Mientras tanto yo me he dedicado a seguir estudiando sobre Marketing y emprendimiento, y por supuesto a aprender húngaro. Todo lo que aquí hago como #UnamamilatinaenBudapest lo plasmo en un proyecto personal que me he propuesto sacar adelante para apoyar a otras madres en mi condición, a través de @sinmanualdeestilo.
El día que me monté en el avión para venirme sentí de verdad que me estaba dando un infarto, por mi mente pasó la posibilidad de no poder vivir sin despertarme y ver El Ávila en mi ventana, pero todo eso se esfumó cuando me pude montar en un autobús con mi hija en su coche, con toda la facilidad del mundo, y definitivamente terminó de desaparecer en cada caminata que hago por la ciudad, en cada foto que tomo sin miedo a que me roben mis equipos o en la tranquilidad de saber que nos alcanza el dinero para vivir.

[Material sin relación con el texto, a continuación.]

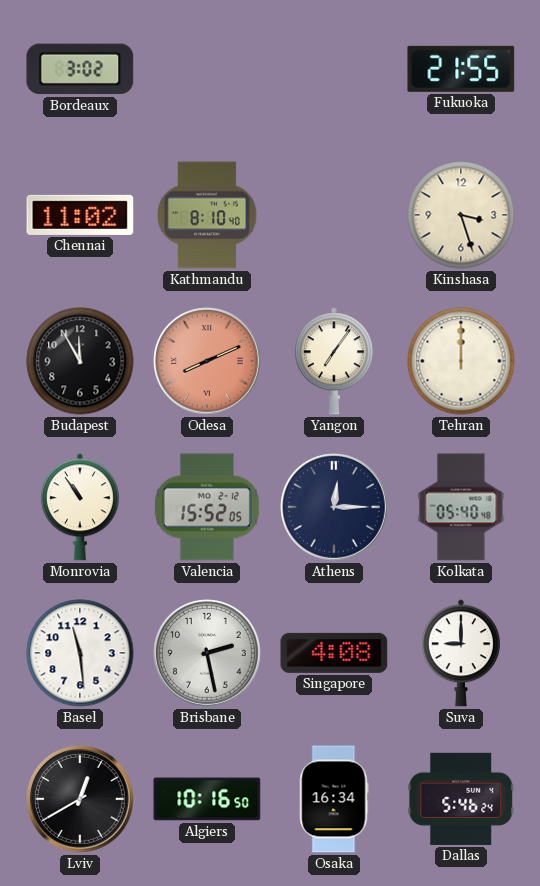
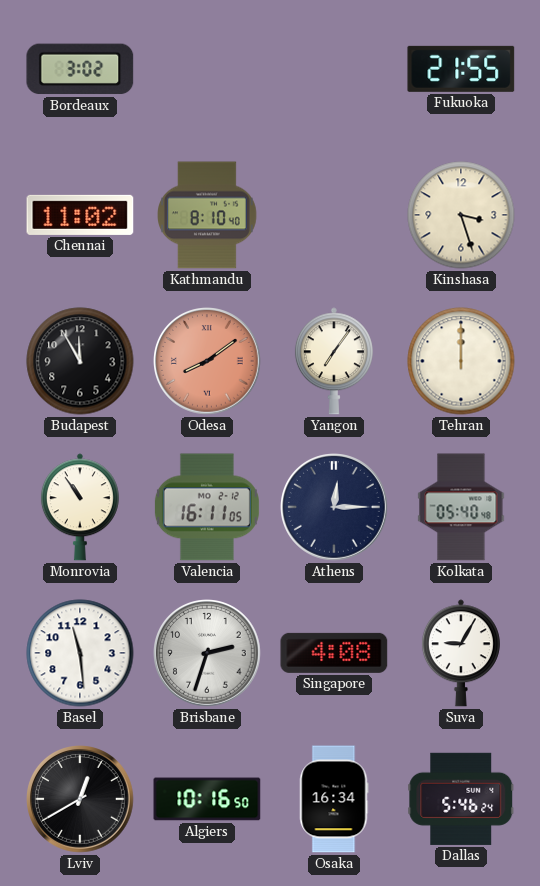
Odesa: 8:11 -> 8:09
Valencia: 15:52 -> 16:11
Brisbane: 2:28 -> 2:33
Suva: 9:00 -> 9:05
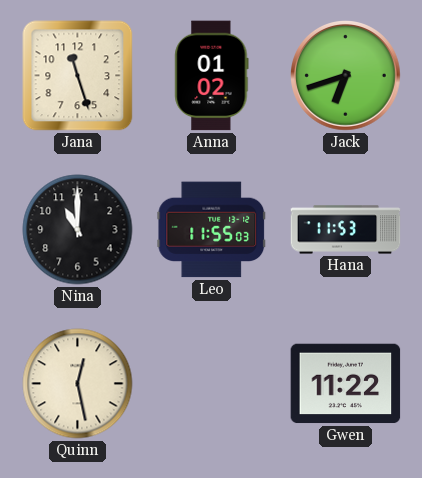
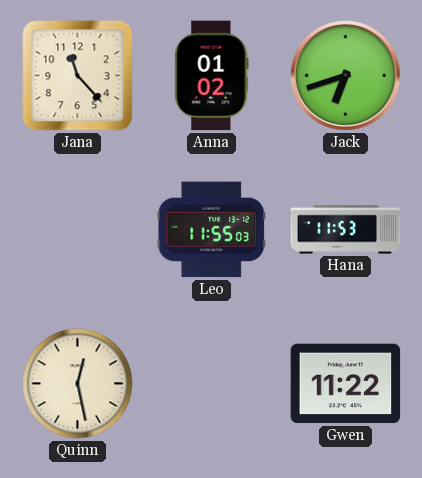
Jana: 11:27 -> 11:23
Nina: 11:00 -> none
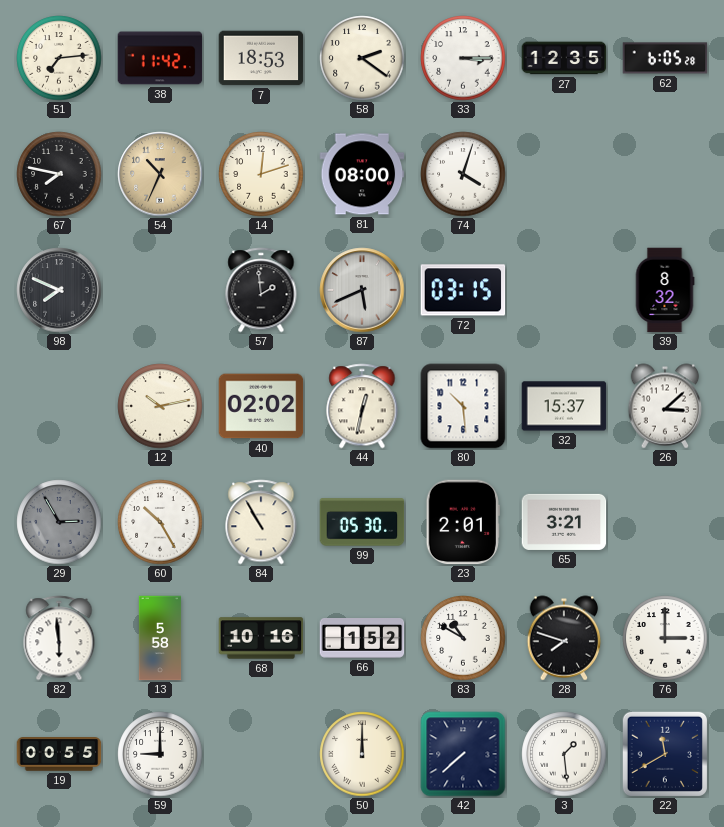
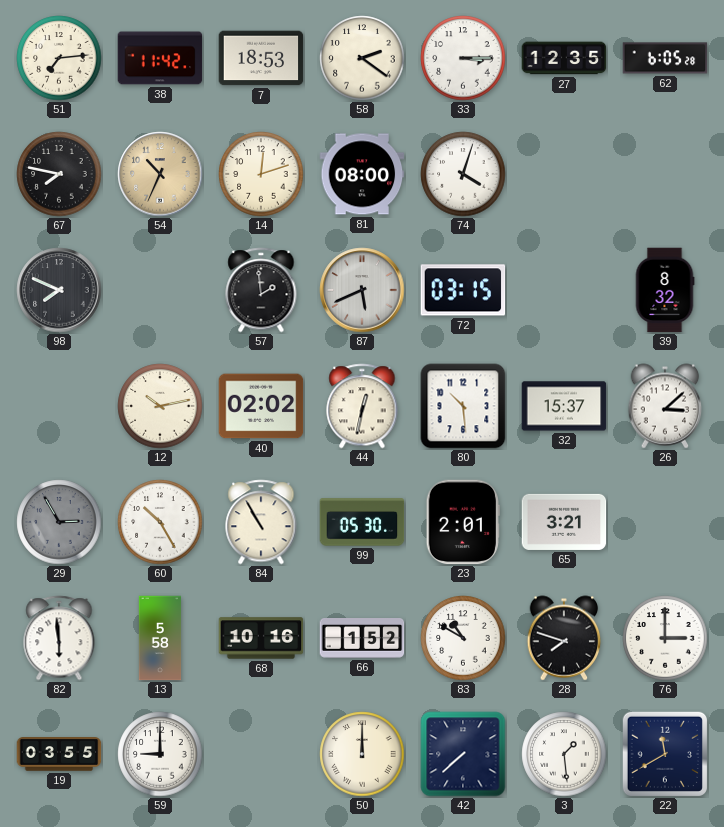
19: 00:55 -> 03:55
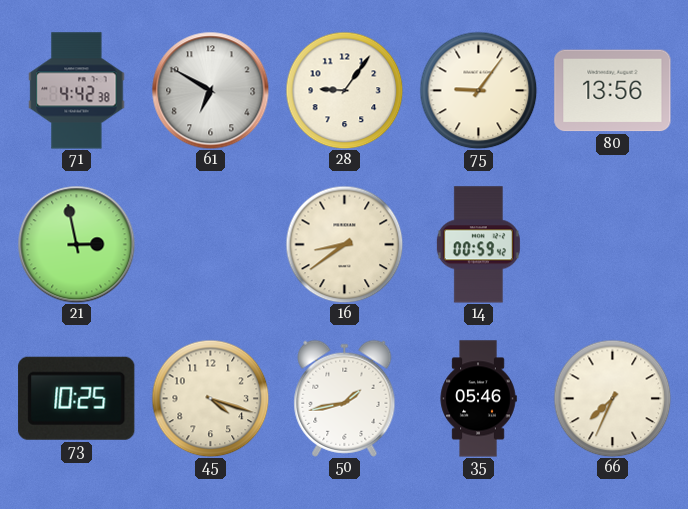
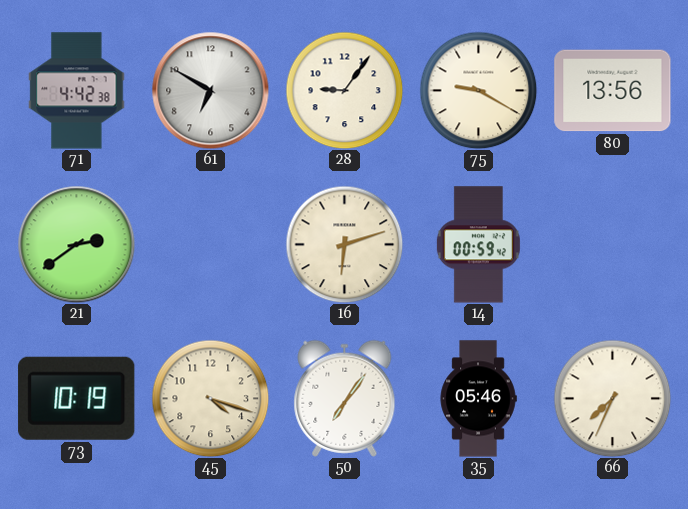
75: 9:06 -> 9:20
21: 2:58 -> 2:39
16: 8:39 -> 6:12
73: 10:25 -> 10:19
50: 1:43 -> 7:06
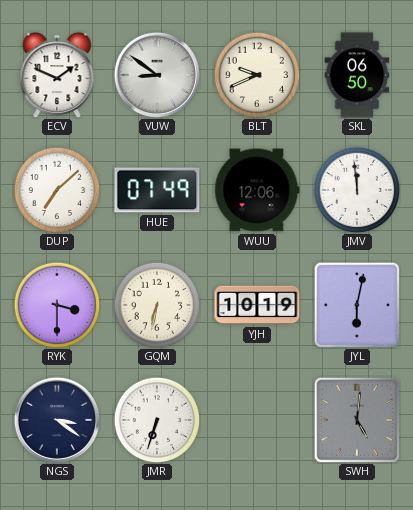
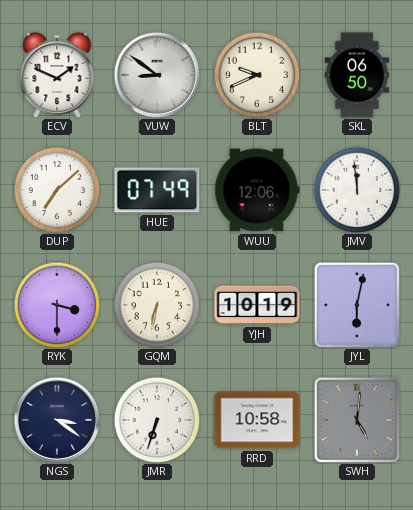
RRD: none -> 10:58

Este ha sido un año de muchos aprendizajes, de mucho crecimiento, de avanzar hacia lo que nos hemos planteado como familia, pero sobre todo ha sido un tiempo de cambiarse el chip con el que crecimos, porque esta cultura no entiende todo lo que nosotros traemos, y no vinimos acá a imponernos sino a integrarnos. Entender eso nos ha ayudado mucho, así como nos ha ayudado relacionarnos con una hermosa comunidad de familias expatriadas que nos han adoptado como suyos.
No ha sido fácil, es verdad, pero ha sido divino y placenteramente multicultural, ahora que nuestra vida pasó de la más primitiva supervivencia a tejerse en un ambiente donde conviven sin miedo el inglés, el español y el húngaro.